Idempotency and re-running

The intended workflow is that this api is called repeatedly with the same parameters. Each step in the process is tested to be thoroughly idempotent, with the final step in the process* (see below) being the update to postgres. In the event of failures such as cmr failures or other intermitted errors, a granule will will simply be picked up by this call in a future run

  • Note that the postgres update is strictly the second to last operation, the final step is to delete old s3 files. It is possible in the specific case that the s3 deletion fails, that that granule will not be re-run and old s3 files can be left over

concurrency

This configuration defines general parallelization to use. Defaults to 100.

The specific subroutines that run at this concurrency are:

  • loading granule records from the cumulus Api
  • updating granule records in cumulus datastores (es/postgres)
  • updating records in cmr

s3Concurrency

This configuration defines s3 parallelization to use. Defaults to 50. Depending on partitioning of s3 buckets, it may or may not be effective to set this higher than 50 as overwhelming s3 with parallel writes will cause it to act dramatically slower than a low concurrency.

The specific subroutines that run at this concurrency are:

  • reading s3 records of cmr metadata
  • writing updated cmr metadata records to s3
  • copying s3 files to new location (if necessary)
  • deleting old s3 files (if necessary)

listGranulesConcurrency

This configuration defines the size of granuleId batches to be sent to the listGranules endpoint when loading granules. Defaults to 100. internally the loading of these granules can choke on the size of the request, specifically because of max http headers limits. this default configuration of 100 has been tested to be safe with granuleIds up to 300 characters long, and so likely should be left alone, but must be lowered if that granuleId size is exceeded.

dbMaxPool

This configuration specifies how many database. Defaults to 100. Connections to allow the process to utilize as part of it's connection pool. This value will constrain database connections, but too low a value can cause performance issues or database write failures (Knex timeout errors) if the connection pool is not high enough to support the set concurrency. Defaults 100, value should target at minimum the value set for concurrency.

maxRequestGranules

This configuration limits the size of requests sent to api endpoints during the runtime of this workflow. Defaults to 1000, minimize overhead from api calls by setting higher, but must be small enough that an api call (primarily the stringified set of granules) does not overrun the limit of 6 Mb that can be passed, and also wont time out the api lambda in attempting to run. How this should be set depends heavily on how many files there are per granule, and what the privateApiLambda timeout is set to.

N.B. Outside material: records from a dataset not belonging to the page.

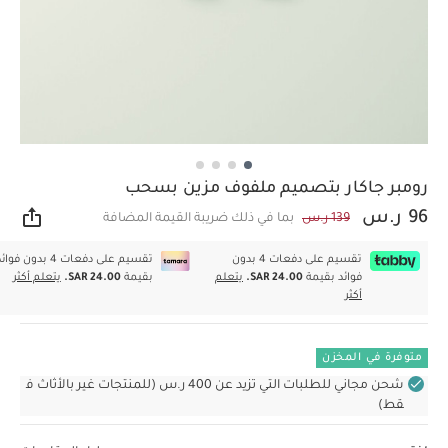
رومبر جاكار بتصميم ملفوف مزين بسحب
96 ر.س
139 ر.س
بما في ذلك ضريبة القيمة المضافة
مشار
تقسيم على دفعات 4 بدون
تقسيم على دفعات 4 بدون فوا
فوائد بقيمة
SAR 24.00.
يتعلم
بقيمة
SAR 24.00.
يتعلم أكثر
أكثر
متوفرة في المخزن
شحن مجاني للطلبات التي تزيد عن 400 ر.س (للمنتجات غير بالأثاث ف
قط)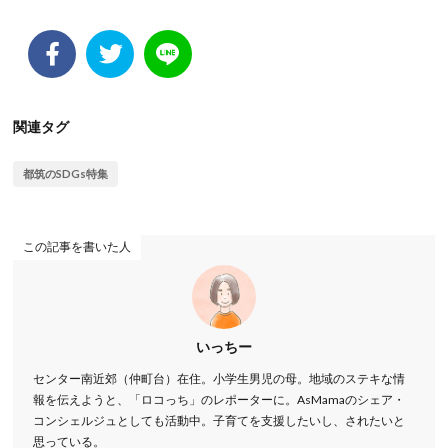
関連タグ
都筑のSDGs特集
この記事を書いた人
いっちー
センター南近郊（仲町台）在住。小学生男児の母。地域のステキな情
報を伝えようと、「ロコっち」のレポーターに。AsMamaのシェア・
コンシェルジュとしても活動中。子育てを支援したいし、されたいと
思っている。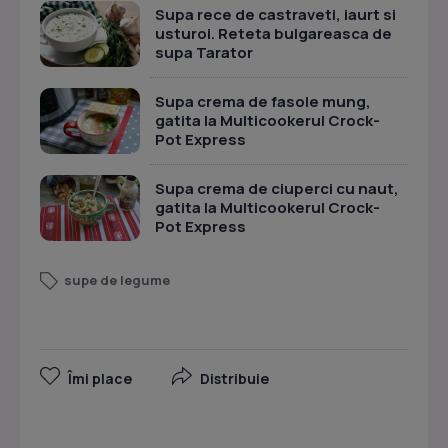
Supa rece de castraveti, iaurt si
usturoi. Reteta bulgareasca de
supa Tarator
Supa crema de fasole mung,
gatita la Multicookerul Crock-
Pot Express
Supa crema de ciuperci cu naut,
gatita la Multicookerul Crock-
Pot Express
supe de legume
Îmi place
Distribuie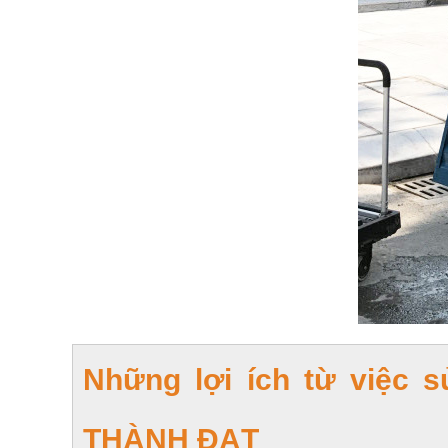
Những lợi ích từ việc 
THÀNH ĐẠT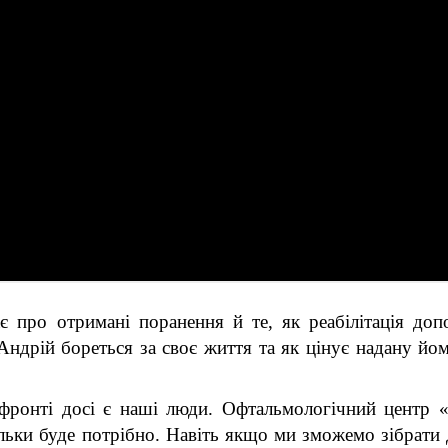
є про отримані поранення й те, як реабілітація доп
 Андрій бореться за своє життя та як цінує надану йом
а фронті досі є наші люди. Офтальмологічний центр
льки буде потрібно. Навіть якщо ми зможемо зібрати 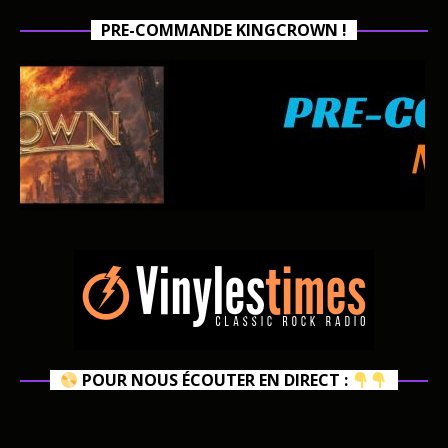
PRE-COMMANDE KINGCROWN !
POUR NOUS ÉCOUTER EN DIRECT :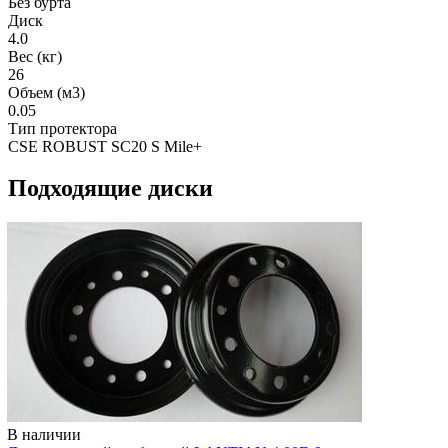
Без бурта
Диск
4.0
Вес (кг)
26
Объем (м3)
0.05
Тип протектора
CSE ROBUST SC20 S Mile+
Подходящие диски
В наличии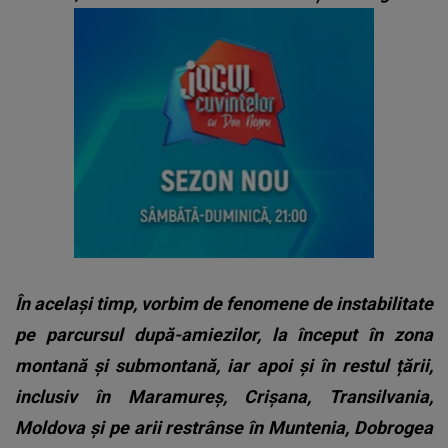
În același timp, vorbim de fenomene de instabilitate
pe parcursul după-amiezilor, la început în zona
montană și submontană, iar apoi și în restul țării,
inclusiv în Maramureș, Crișana, Transilvania,
Moldova și pe arii restrânse în Muntenia, Dobrogea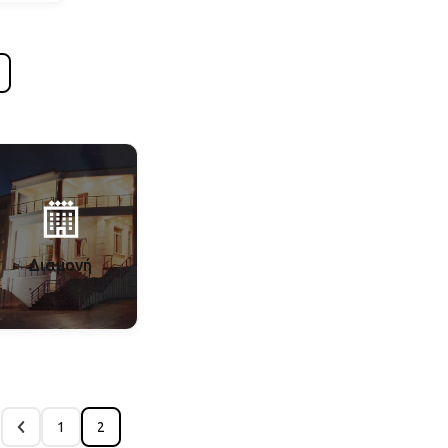
Διαμονή
1
2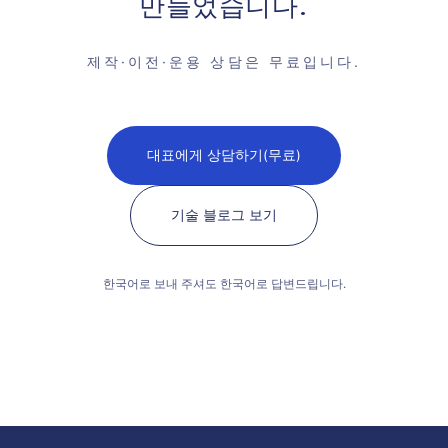
만들었습니다.
제작·이전·운용 상담은 무료입니다.
대표에게 상담하기(무료)
기술 블로그 보기
한국어로 보내 주셔도 한국어로 답변드립니다.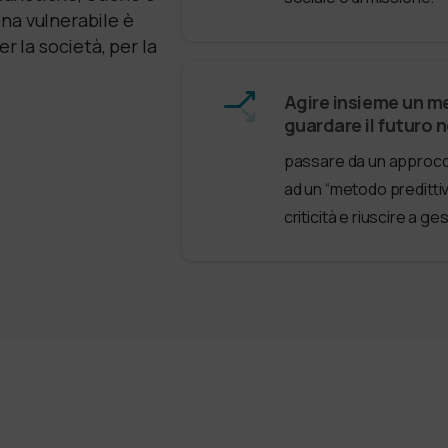
ona vulnerabile è
r la società, per la
Agire insieme un m
guardare il futuro n
passare da un approcci
ad un “metodo predittiv
criticità e riuscire a ge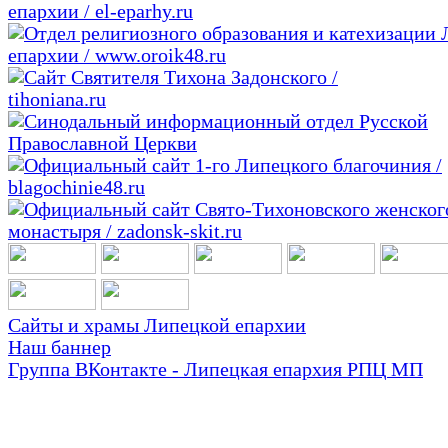
Сайты и храмы Липецкой епархии
Наш баннер
Группа ВКонтакте - Липецкая епархия РПЦ МП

the specific subroutines that run this maxRequestGranules are.

  • bulkPatch granule api endpoint
  • bulkPatchGranuleCollection granule api endpoint

invalidGranuleBehavior

This configuration specifies how to handle granule records that are un-processable due to containing file records missing either bucket or key. Defaults to error, can be either error or skip. It is of course hoped that these don't exist, but if they do show up it is, by default, expected that this should be taken as a needed fix. If however you wish to process what can be processed and come back to the rest later, they can be skipped.

cmrGranuleUrlType

This specifies what type of urls to fill out in the cmr metadata as it is updated to the new collection's pathing pattern. Defaults to both, can be both, s3, or http.

s3MultipartChunkSizeMb

This allows you to set the size of chunks that files should be broken up into when loading to s3. This should, in most cases, be left unset, to use the value in your environment based upon the same global configuration that sets this same value elsewhere (i.e. move-granules task) in accordance with your stack's configuration.

Implementation

The intended use of this is to call this api on a rhythm until it is done. This could be done with a cron job, or another script, but the same api call can be made again and again and by the way it is structured it will get new granules, or reprocess old granules that failed to process the first time.

Multiple api calls should not be run against the same source and target collection ids in parrallel, they should be serialized to repeatedly run batches untill the work is done.

Multiple api calls can be run to parallelize different collection moves (unique it both source and target collection id), provided sensible limits are understood with respect to the resources available to your stack.